Programmable Blending on Mobile and Desktop GPUs (OpenGL)



Sunrise...



In the latest iteration of iOS (iOS 6), APPLE has exposed a new extension in OpenGL ES: GL_APPLE_shader_framebuffer_fetch. Even if it’s limited to mobile platform, this extension is interesting because it brings the programmable blending. On all current OpenGL implementation, blending is configurable (glBlendFunc) but not programmable.

In short, GL_APPLE_shader_framebuffer_fetch allows to read, from a pixel shader, the value of the framebuffer. This value can be then combined (it’s the programmable blending) with the current color value of the fragment shader to update the framebuffer.


Update: NVIDIA already exposes the same extension for its Tegra plateform: GL_NV_shader_framebuffer_fetch. According to the spec, GL_NV_shader_framebuffer_fetch exists since 2006. More infor can be found HERE.
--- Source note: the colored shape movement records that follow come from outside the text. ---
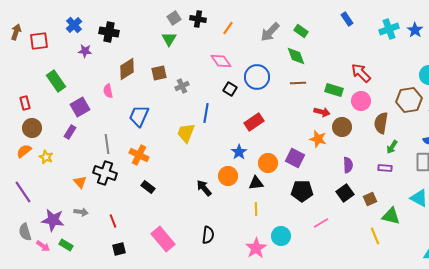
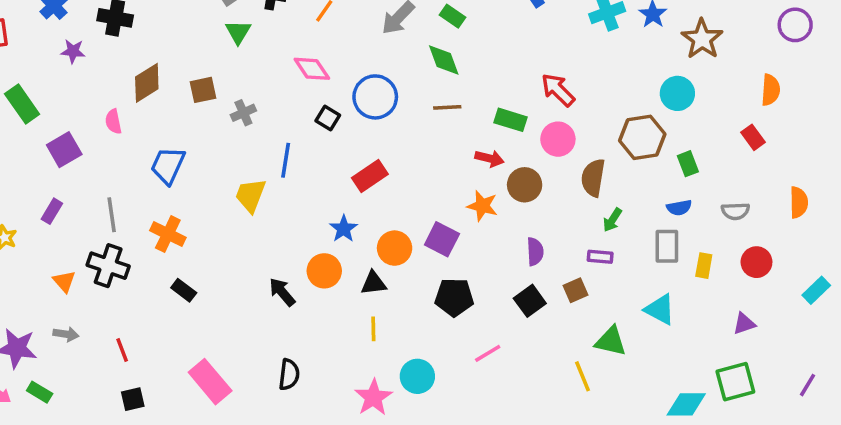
green triangle: (169, 39) -> (238, 32), moved
purple rectangle: (70, 132) -> (52, 211), moved
brown square: (370, 199) -> (576, 290), moved

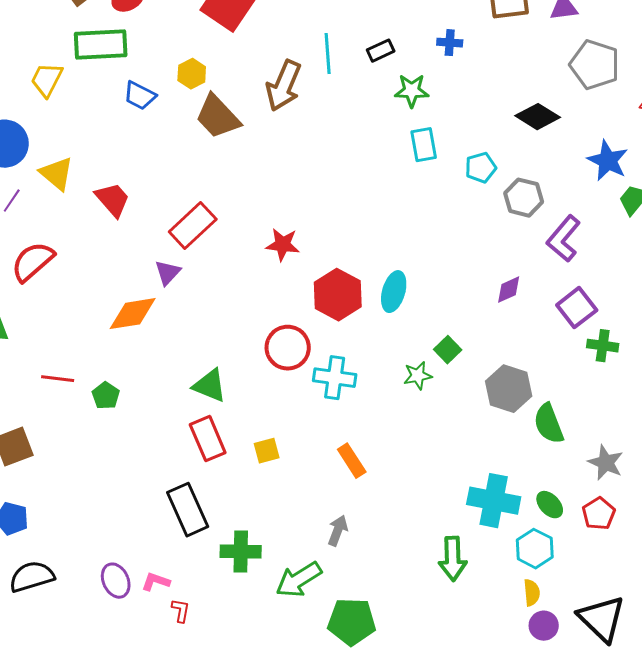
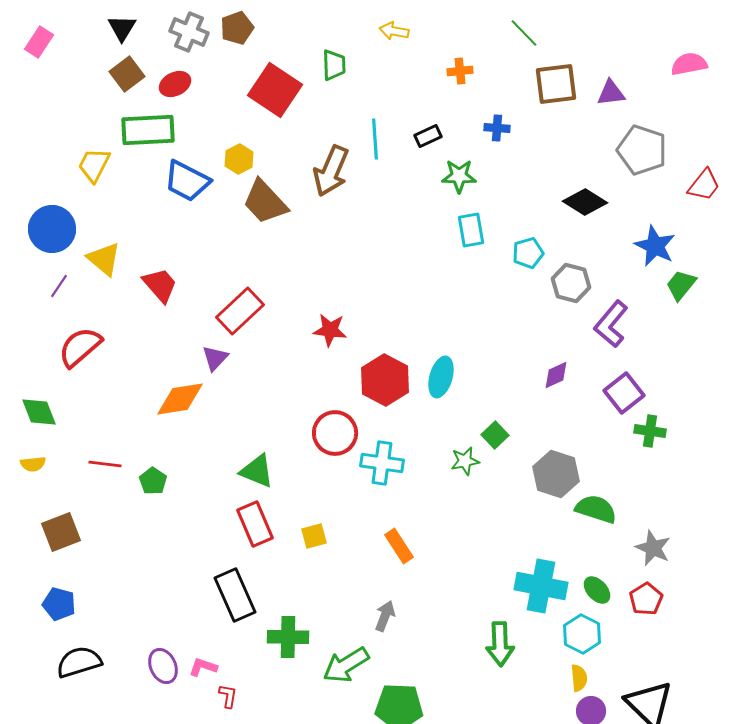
blue trapezoid: (140, 96) -> (187, 181), size x1.4
green semicircle: (549, 424) -> (596, 509), turned 129

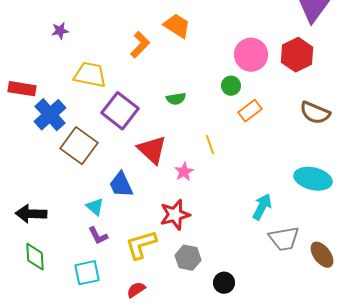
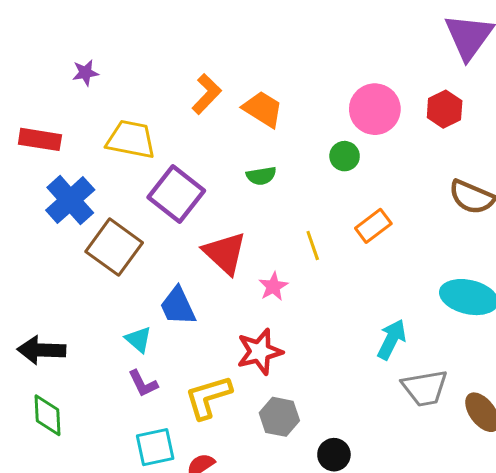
orange trapezoid: (177, 26) -> (263, 109), moved
red hexagon: (297, 55) -> (445, 109), size x0.7
red rectangle: (22, 89) -> (40, 139), moved
orange rectangle: (250, 111) -> (373, 226), moved
cyan square: (87, 273) -> (155, 447), moved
Here is the overview of GL_APPLE_shader_framebuffer_fetch from the specification:

Conventional OpenGL blending provides a configurable series of operations
that can be used to combine the output values from a fragment shader with
the values already in the framebuffer. While these operations are
suitable for basic image compositing, other compositing operations or
operations that treat fragment output as something other than a color
(normals, for instance) may not be expressible without multiple passes or
render-to-texture operations.

This extension provides a mechanism whereby a fragment shader may read
existing framebuffer data as input. This can be used to implement
compositing operations that would have been inconvenient or impossible with
fixed-function blending. It can also be used to apply a function to the
framebuffer color, by writing a shader which uses the existing framebuffer
color as its only input.



GL_APPLE_shader_framebuffer_fetch introduces a new built-in variable in the GLSL: gl_LastFragData. gl_LastFragData is actually an array:

#extension GL_APPLE_shader_framebuffer_fetch : enable
vec4 gl_LastFragData[gl_MaxDrawBuffers];



For example, the additive belnding can be achieved with something like this:

#extension GL_APPLE_shader_framebuffer_fetch : require
void main()
{
  vec3 c = get_some_kool_color();
  gl_FragColor.rgb = c + gl_LastFragData[0].rgb;
  gl_FragColor.a = 1.0;
}



Now the important question: will we see the fetching of the framebuffer on current desktop graphics hardware in a near future? The very short answer is: no. And the short explanation is: the design of the graphics hardware on mobile plateforms makes it possible to access to the content of the framebuffer from the fragment shader while this is not possible on current desktop GPUs because it would involve significant architectural changes. Maybe in few years (NVIDIA Maxwell or AMD Pirates Islands GPUs?) …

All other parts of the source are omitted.